Figure 1. Kaplan-Meier curves showing the IBTR-free survival of all patients. The Kaplan-Meier curve shows the IBTR-free survival of 568 patients after PSM according to trastuzumab administration. Administration of trastuzumab yielded beneficial effects on IBTR in the log-rank test. The hazard ratio was calculated via a univariate Cox regression analysis.

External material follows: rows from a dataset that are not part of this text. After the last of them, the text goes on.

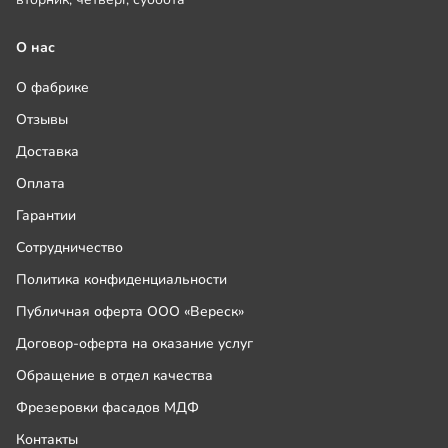
О нас
О фабрике
Отзывы
Доставка
Оплата
Гарантии
Сотрудничество
Политика конфиденциальности
Публичная оферта ООО «Вереск»
Договор-оферта на оказание услуг
Обращение в отдел качества
Фрезеровки фасадов МДФ
Контакты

CI = confidence interval; IBTR = ipsilateral breast tumor recurrence; PSM = propensity score matching.
Multivariate analysis for IBTR
The year of surgery, N stage, resection margin status, Ki-67 level, and administration of trastuzumab were associated with the IBTR rate in the log-rank test (Table 3). The Cox regression analysis adjusting for the abovementioned variables revealed that trastuzumab use was a significant factor for a lower IBTR rate (hazard ratio, 0.33; 95% confidence interval, 0.12–0.93; p = 0.037). Moreover, involved or close resection margin and hormone receptor (HR)-positive tumors remained significant independent predictors for a higher IBTR rate in HER2-positive breast cancer.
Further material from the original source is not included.